Pictures must not appear in the copy. Restate exactly the lines below from the one with "Les ressources d'investissement" through the one with "Niet te missen", inclusive.

=== Section Start ===

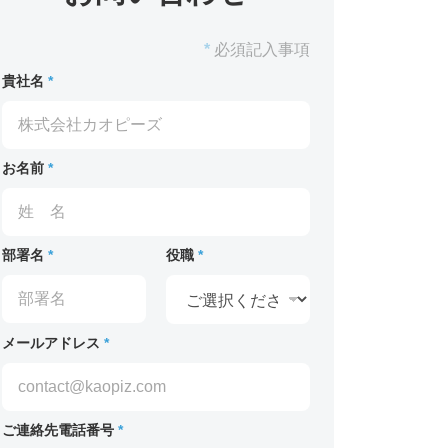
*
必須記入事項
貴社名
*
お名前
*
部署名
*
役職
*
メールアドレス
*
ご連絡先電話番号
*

=== Section End ===
=== Section Start ===

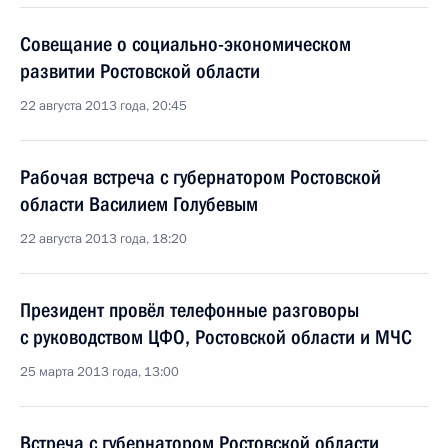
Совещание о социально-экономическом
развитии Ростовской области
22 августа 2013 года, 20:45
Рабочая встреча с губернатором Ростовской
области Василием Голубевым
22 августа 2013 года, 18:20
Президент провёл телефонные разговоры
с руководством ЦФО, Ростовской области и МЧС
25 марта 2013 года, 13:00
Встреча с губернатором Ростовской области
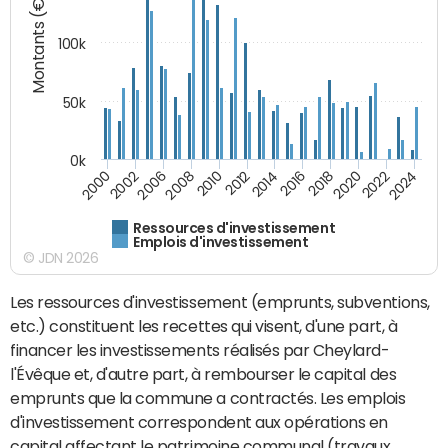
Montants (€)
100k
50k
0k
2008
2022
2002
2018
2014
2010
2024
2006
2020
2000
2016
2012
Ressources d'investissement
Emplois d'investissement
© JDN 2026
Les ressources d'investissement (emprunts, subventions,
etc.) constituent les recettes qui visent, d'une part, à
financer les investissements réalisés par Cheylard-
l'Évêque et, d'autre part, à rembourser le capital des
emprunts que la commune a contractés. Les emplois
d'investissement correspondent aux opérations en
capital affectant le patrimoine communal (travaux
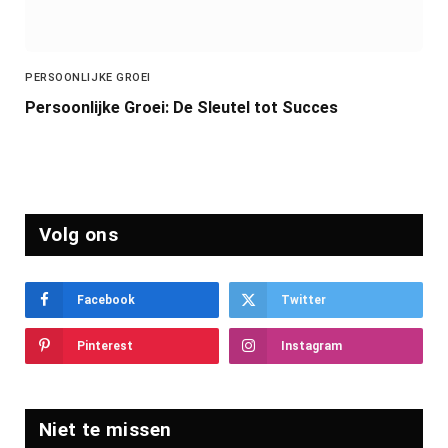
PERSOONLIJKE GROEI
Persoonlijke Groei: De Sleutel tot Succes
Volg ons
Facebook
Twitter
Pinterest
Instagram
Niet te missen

=== Section End ===

:: Solution to the problem ::
Les ressources d'investissement (emprunts, subventions,
etc.) constituent les recettes qui visent, d'une part, à
financer les investissements réalisés par Cheylard-
l'Évêque et, d'autre part, à rembourser le capital des
emprunts que la commune a contractés. Les emplois
d'investissement correspondent aux opérations en
capital affectant le patrimoine communal (travaux
PERSOONLIJKE GROEI
Persoonlijke Groei: De Sleutel tot Succes
Volg ons
Facebook
Twitter
Pinterest
Instagram
Niet te missen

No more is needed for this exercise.